About this task:
Repeat every record exactly as given.

++++ Given records ++++

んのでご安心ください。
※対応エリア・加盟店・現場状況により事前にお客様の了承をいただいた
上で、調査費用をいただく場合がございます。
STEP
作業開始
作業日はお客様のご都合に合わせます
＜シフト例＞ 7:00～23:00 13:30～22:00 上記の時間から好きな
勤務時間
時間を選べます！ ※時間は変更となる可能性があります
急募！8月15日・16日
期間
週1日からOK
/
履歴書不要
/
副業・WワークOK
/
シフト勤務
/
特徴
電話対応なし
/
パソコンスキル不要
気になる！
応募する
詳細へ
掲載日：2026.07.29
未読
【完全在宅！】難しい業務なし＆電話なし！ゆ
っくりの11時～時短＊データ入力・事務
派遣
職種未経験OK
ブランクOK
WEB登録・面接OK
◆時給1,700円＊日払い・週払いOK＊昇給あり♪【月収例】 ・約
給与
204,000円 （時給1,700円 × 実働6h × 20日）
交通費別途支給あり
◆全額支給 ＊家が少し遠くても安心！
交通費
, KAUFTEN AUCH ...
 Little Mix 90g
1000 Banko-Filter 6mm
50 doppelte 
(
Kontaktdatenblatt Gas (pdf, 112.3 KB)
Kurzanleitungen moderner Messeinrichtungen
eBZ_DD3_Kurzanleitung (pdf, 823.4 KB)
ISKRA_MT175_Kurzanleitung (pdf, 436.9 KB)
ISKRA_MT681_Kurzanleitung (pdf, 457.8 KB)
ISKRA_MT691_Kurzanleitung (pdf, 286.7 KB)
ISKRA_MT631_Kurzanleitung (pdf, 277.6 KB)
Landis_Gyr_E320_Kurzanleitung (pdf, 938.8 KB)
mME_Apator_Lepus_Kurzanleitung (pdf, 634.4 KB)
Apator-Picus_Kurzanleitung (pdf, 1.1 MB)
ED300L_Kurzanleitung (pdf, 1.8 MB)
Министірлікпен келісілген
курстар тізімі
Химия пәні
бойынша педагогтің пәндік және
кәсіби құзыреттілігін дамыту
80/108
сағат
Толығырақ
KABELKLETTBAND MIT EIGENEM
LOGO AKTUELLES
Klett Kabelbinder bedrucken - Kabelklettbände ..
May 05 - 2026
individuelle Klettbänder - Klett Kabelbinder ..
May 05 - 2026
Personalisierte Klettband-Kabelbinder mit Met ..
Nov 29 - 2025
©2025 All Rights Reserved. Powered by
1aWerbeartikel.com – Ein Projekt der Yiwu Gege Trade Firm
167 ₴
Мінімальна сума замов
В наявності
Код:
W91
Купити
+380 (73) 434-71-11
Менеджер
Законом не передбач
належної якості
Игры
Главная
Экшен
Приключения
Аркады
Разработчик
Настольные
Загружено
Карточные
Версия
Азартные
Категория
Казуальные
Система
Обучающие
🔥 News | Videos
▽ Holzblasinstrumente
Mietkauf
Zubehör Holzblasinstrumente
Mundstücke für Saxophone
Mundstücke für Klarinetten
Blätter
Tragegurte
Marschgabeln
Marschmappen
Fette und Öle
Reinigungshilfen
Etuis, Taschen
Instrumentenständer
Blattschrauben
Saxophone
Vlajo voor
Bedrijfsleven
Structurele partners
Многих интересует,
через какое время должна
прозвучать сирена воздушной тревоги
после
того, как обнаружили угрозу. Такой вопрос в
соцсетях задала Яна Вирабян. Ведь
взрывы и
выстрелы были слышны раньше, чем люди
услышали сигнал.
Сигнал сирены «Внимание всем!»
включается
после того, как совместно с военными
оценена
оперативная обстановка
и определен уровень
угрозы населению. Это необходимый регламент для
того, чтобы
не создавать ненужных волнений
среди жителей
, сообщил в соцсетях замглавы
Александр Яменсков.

++++

Problem solution:
んのでご安心ください。
※対応エリア・加盟店・現場状況により事前にお客様の了承をいただいた
上で、調査費用をいただく場合がございます。
STEP
作業開始
作業日はお客様のご都合に合わせます
＜シフト例＞ 7:00～23:00 13:30～22:00 上記の時間から好きな
勤務時間
時間を選べます！ ※時間は変更となる可能性があります
急募！8月15日・16日
期間
週1日からOK
/
履歴書不要
/
副業・WワークOK
/
シフト勤務
/
特徴
電話対応なし
/
パソコンスキル不要
気になる！
応募する
詳細へ
掲載日：2026.07.29
未読
【完全在宅！】難しい業務なし＆電話なし！ゆ
っくりの11時～時短＊データ入力・事務
派遣
職種未経験OK
ブランクOK
WEB登録・面接OK
◆時給1,700円＊日払い・週払いOK＊昇給あり♪【月収例】 ・約
給与
204,000円 （時給1,700円 × 実働6h × 20日）
交通費別途支給あり
◆全額支給 ＊家が少し遠くても安心！
交通費
, KAUFTEN AUCH ...
 Little Mix 90g
1000 Banko-Filter 6mm
50 doppelte 
(
Kontaktdatenblatt Gas (pdf, 112.3 KB)
Kurzanleitungen moderner Messeinrichtungen
eBZ_DD3_Kurzanleitung (pdf, 823.4 KB)
ISKRA_MT175_Kurzanleitung (pdf, 436.9 KB)
ISKRA_MT681_Kurzanleitung (pdf, 457.8 KB)
ISKRA_MT691_Kurzanleitung (pdf, 286.7 KB)
ISKRA_MT631_Kurzanleitung (pdf, 277.6 KB)
Landis_Gyr_E320_Kurzanleitung (pdf, 938.8 KB)
mME_Apator_Lepus_Kurzanleitung (pdf, 634.4 KB)
Apator-Picus_Kurzanleitung (pdf, 1.1 MB)
ED300L_Kurzanleitung (pdf, 1.8 MB)
Министірлікпен келісілген
курстар тізімі
Химия пәні
бойынша педагогтің пәндік және
кәсіби құзыреттілігін дамыту
80/108
сағат
Толығырақ
KABELKLETTBAND MIT EIGENEM
LOGO AKTUELLES
Klett Kabelbinder bedrucken - Kabelklettbände ..
May 05 - 2026
individuelle Klettbänder - Klett Kabelbinder ..
May 05 - 2026
Personalisierte Klettband-Kabelbinder mit Met ..
Nov 29 - 2025
©2025 All Rights Reserved. Powered by
1aWerbeartikel.com – Ein Projekt der Yiwu Gege Trade Firm
167 ₴
Мінімальна сума замов
В наявності
Код:
W91
Купити
+380 (73) 434-71-11
Менеджер
Законом не передбач
належної якості
Игры
Главная
Экшен
Приключения
Аркады
Разработчик
Настольные
Загружено
Карточные
Версия
Азартные
Категория
Казуальные
Система
Обучающие
🔥 News | Videos
▽ Holzblasinstrumente
Mietkauf
Zubehör Holzblasinstrumente
Mundstücke für Saxophone
Mundstücke für Klarinetten
Blätter
Tragegurte
Marschgabeln
Marschmappen
Fette und Öle
Reinigungshilfen
Etuis, Taschen
Instrumentenständer
Blattschrauben
Saxophone
Vlajo voor
Bedrijfsleven
Structurele partners
Многих интересует,
через какое время должна
прозвучать сирена воздушной тревоги
после
того, как обнаружили угрозу. Такой вопрос в
соцсетях задала Яна Вирабян. Ведь
взрывы и
выстрелы были слышны раньше, чем люди
услышали сигнал.
Сигнал сирены «Внимание всем!»
включается
после того, как совместно с военными
оценена
оперативная обстановка
и определен уровень
угрозы населению. Это необходимый регламент для
того, чтобы
не создавать ненужных волнений
среди жителей
, сообщил в соцсетях замглавы
Александр Яменсков.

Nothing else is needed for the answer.